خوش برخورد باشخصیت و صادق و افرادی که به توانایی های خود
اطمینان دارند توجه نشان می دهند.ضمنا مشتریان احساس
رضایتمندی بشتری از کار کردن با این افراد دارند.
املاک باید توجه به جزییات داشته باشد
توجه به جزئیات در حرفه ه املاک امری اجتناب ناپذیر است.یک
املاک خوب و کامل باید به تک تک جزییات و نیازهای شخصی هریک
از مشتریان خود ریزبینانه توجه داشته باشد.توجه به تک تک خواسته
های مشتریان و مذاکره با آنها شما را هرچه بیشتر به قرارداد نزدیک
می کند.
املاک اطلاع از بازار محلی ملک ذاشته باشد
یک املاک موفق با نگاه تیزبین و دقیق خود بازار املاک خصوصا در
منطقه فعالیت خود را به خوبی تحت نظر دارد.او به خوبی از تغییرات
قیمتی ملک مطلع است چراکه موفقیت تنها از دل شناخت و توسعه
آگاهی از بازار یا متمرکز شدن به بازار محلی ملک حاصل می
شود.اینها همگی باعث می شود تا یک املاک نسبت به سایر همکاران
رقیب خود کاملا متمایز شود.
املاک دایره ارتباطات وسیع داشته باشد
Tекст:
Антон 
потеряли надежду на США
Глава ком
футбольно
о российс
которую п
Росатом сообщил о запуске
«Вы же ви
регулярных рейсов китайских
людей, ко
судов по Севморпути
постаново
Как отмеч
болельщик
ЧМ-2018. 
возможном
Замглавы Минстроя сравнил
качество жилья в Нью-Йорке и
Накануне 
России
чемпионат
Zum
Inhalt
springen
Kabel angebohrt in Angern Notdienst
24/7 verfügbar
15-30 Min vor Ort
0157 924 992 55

▬▬▬

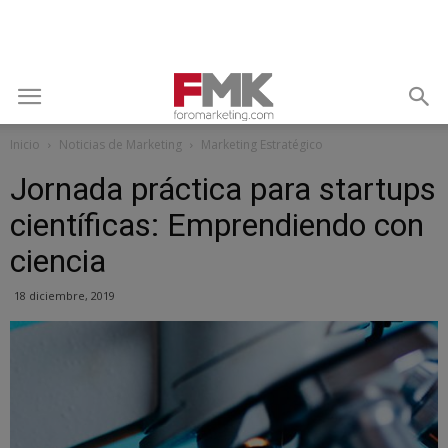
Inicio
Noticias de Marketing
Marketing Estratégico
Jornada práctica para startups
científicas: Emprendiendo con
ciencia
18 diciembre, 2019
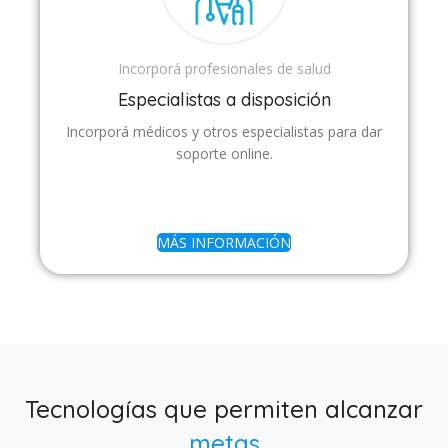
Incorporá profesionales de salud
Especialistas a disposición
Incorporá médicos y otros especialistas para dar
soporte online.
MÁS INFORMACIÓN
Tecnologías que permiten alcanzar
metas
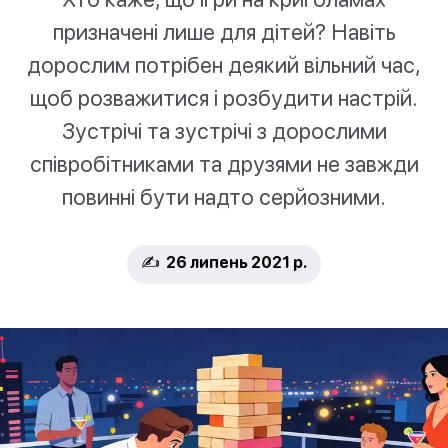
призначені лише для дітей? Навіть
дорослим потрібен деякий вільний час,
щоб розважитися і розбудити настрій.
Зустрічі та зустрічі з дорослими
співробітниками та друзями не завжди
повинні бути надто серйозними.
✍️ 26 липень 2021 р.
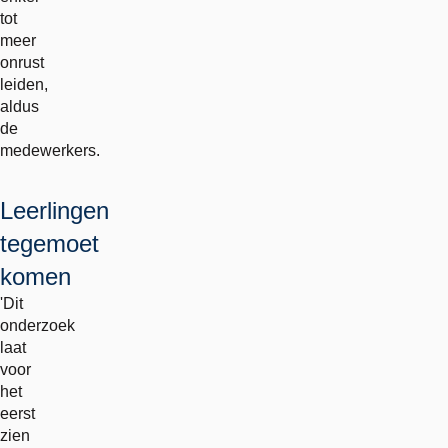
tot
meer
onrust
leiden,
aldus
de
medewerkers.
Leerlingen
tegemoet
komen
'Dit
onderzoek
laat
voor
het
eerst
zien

▬▬▬

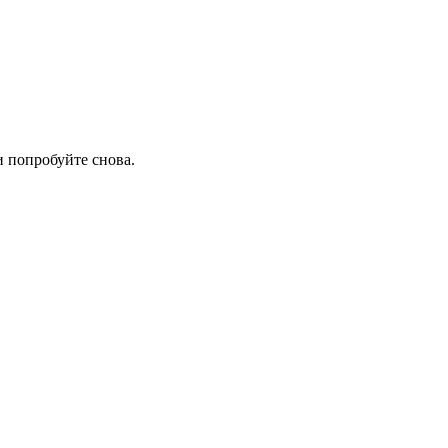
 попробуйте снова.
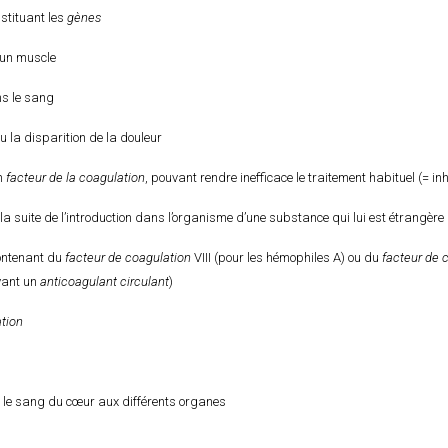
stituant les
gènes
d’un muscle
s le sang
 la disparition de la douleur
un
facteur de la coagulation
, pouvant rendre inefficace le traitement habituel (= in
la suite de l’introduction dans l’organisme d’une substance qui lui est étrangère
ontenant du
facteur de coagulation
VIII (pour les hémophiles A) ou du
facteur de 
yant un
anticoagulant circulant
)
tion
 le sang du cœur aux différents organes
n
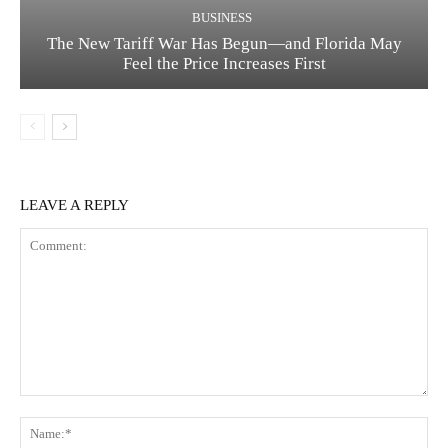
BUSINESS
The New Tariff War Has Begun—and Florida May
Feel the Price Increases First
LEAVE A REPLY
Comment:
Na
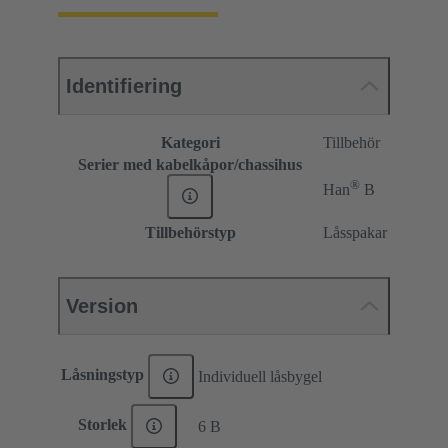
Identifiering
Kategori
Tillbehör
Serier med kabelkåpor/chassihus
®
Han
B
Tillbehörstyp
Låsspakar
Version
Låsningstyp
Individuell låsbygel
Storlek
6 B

▬▬▬

■ What to do
The sole thing to report is how many lines in the data hold the string "دارند".

■ Your response
2